Both Schneiter brothers were active in the French Resistance during the Second World War. André was arrested by the Gestapo in 1944 and executed at Tournes on 29 August 1944. He is cited in the private papers of U.S. Army ETO Deputy Commander Lt. Gen. John C. H. Lee as "Sousprefect at Reims" in December 1944.

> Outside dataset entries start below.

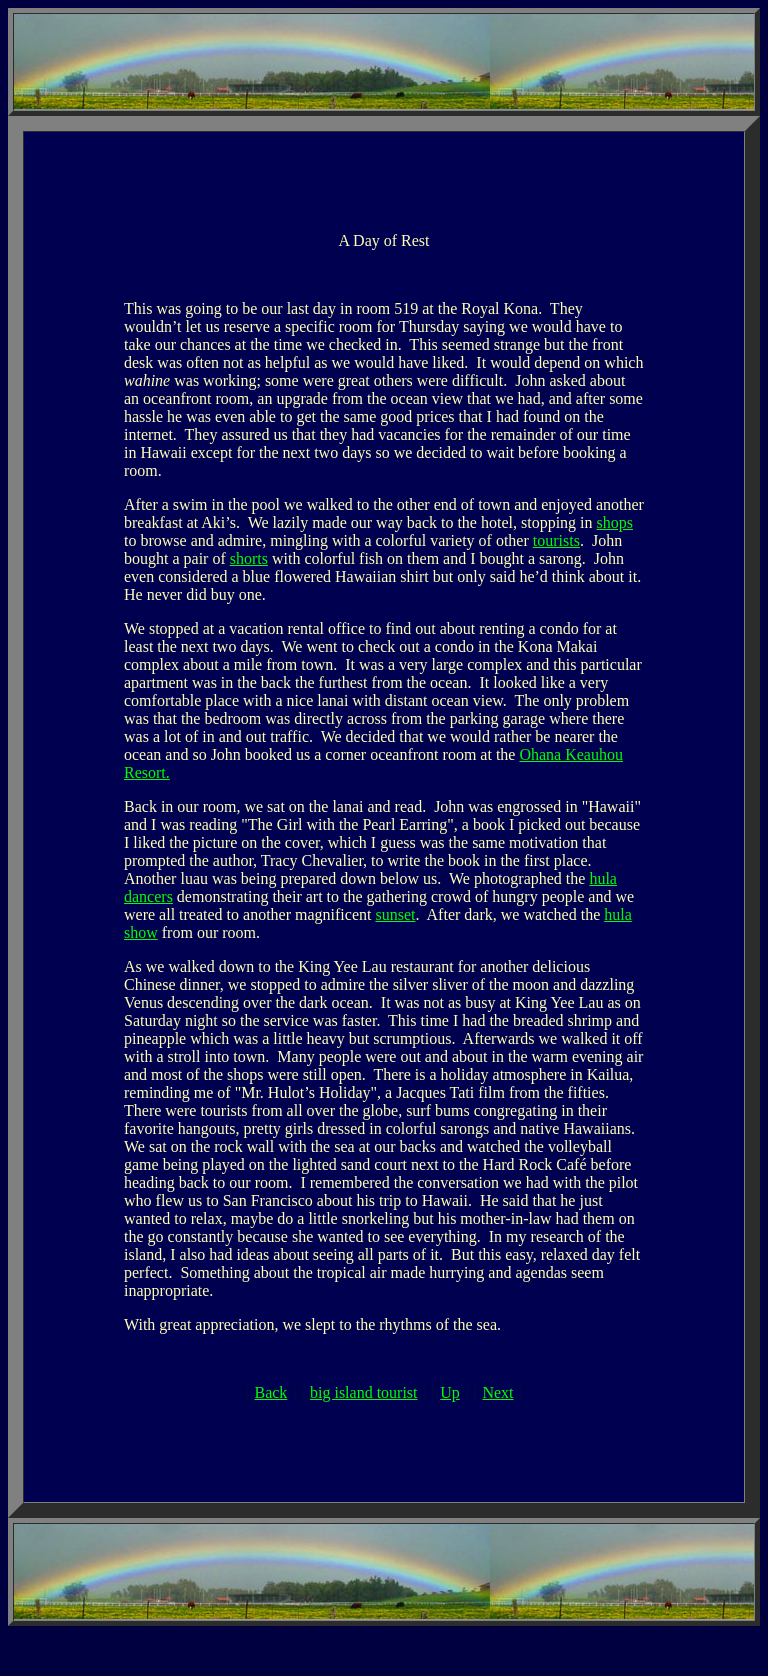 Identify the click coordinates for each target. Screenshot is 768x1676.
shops (615, 522)
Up (450, 1392)
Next (497, 1392)
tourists (556, 540)
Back (270, 1392)
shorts (249, 558)
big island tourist (364, 1392)
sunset (395, 914) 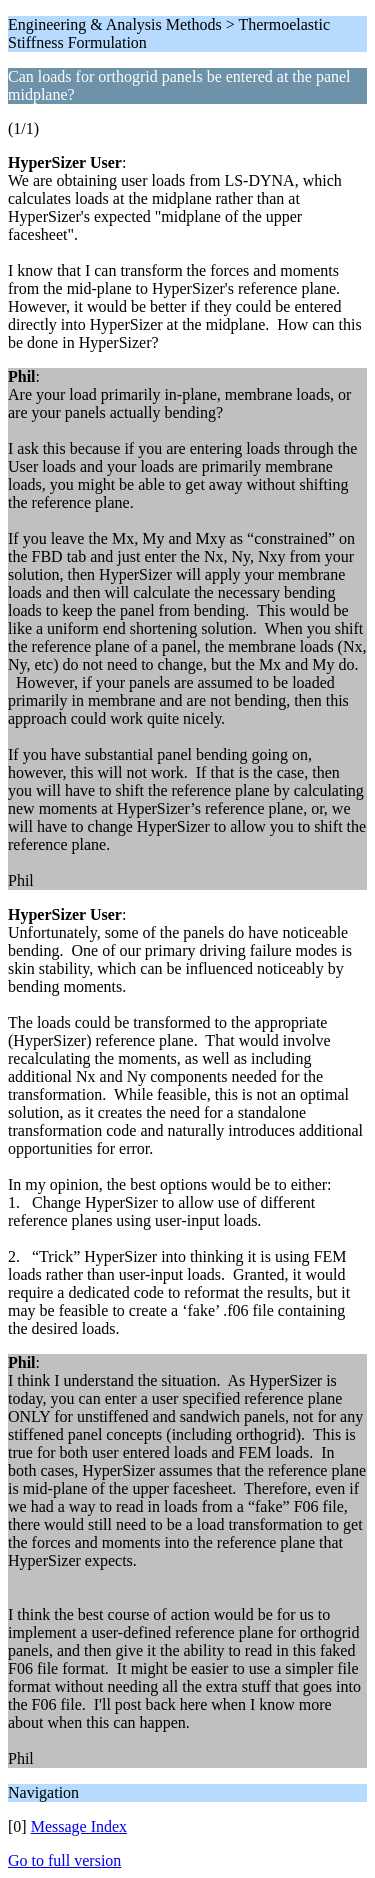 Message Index (79, 1826)
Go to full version (64, 1860) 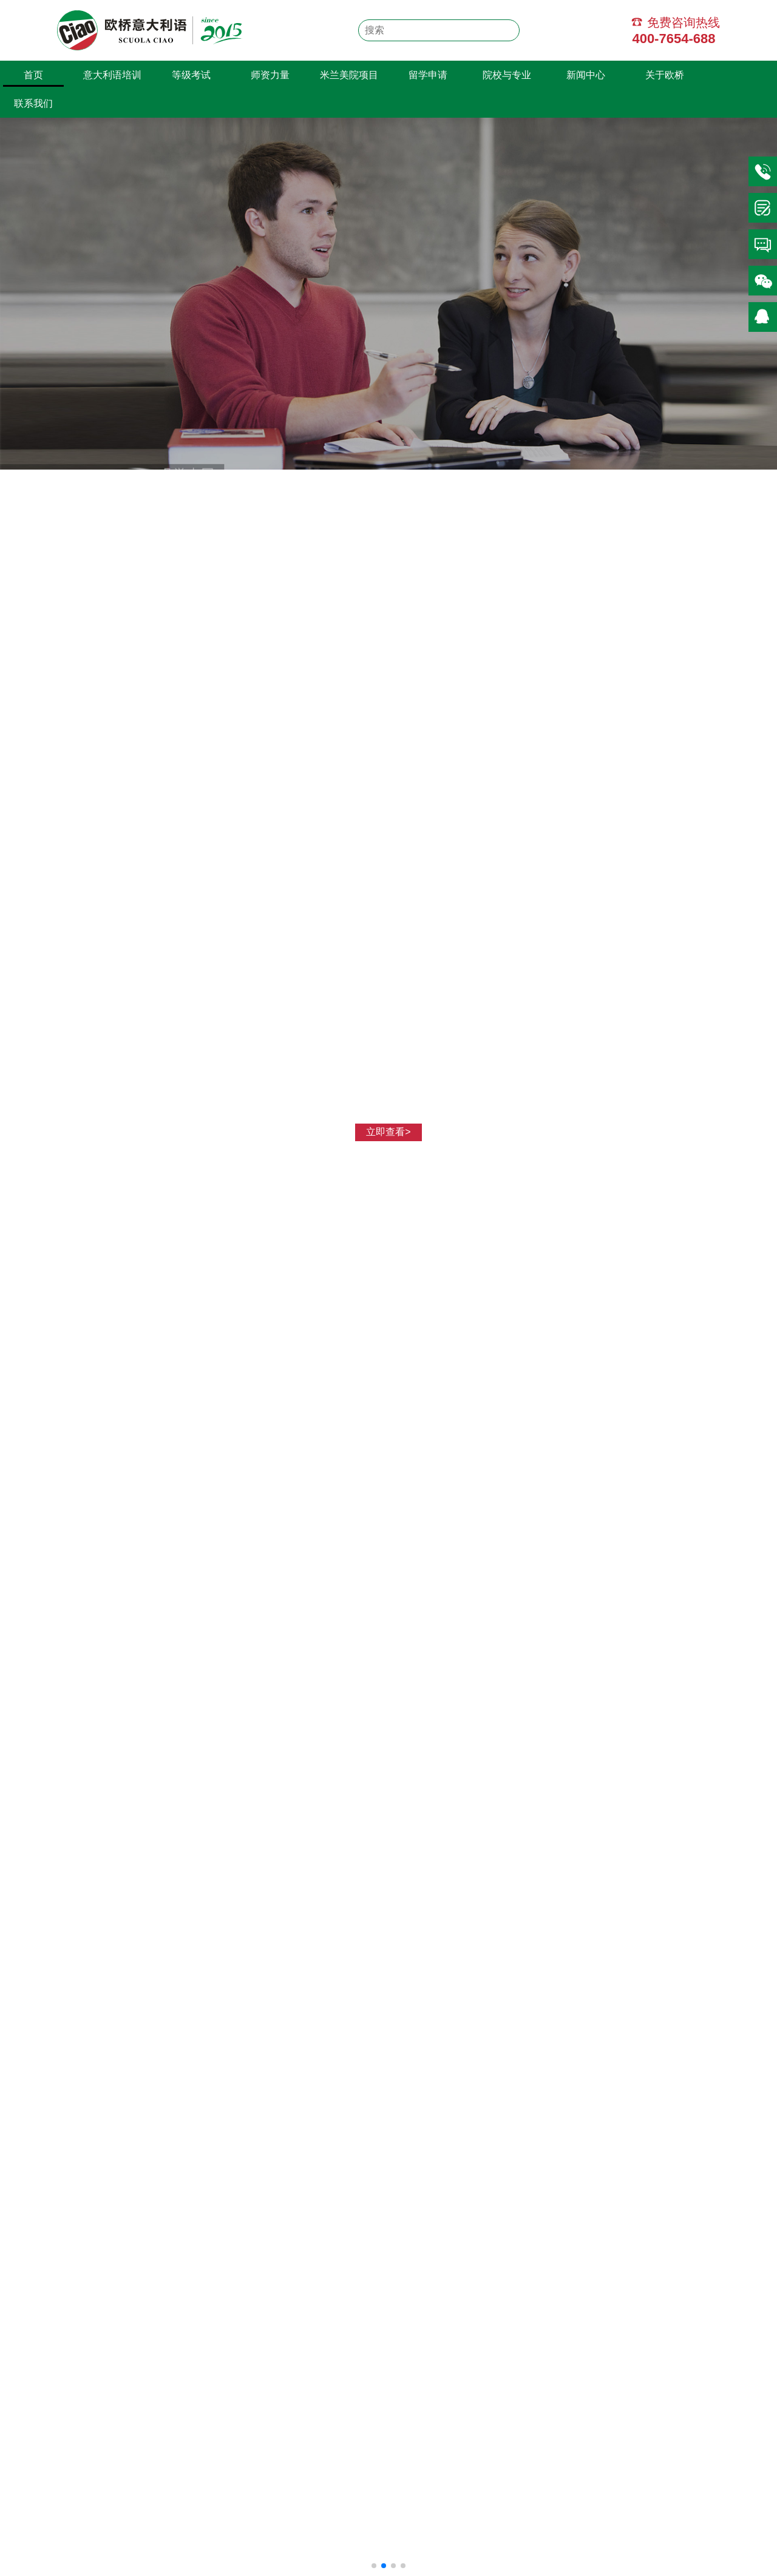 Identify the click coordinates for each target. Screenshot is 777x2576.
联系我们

In 1946 Pierre Schneiter was elected as a candidate for the Popular Republican Movement to represent Marne in the National Assembly. He served as Assistant-Secretary for Foreign Affairs and as Secretary for German Affairs before being appointed Minister of Health in 1948, serving until 11 August 1951. He replaced André Le Troquer as President of the National Assembly for a short period in early 1955. He left the National Assembly in 1958.

Schneiter was mayor of Reims from 1957 to 1959. He was made an Officer of the Legion of Honour.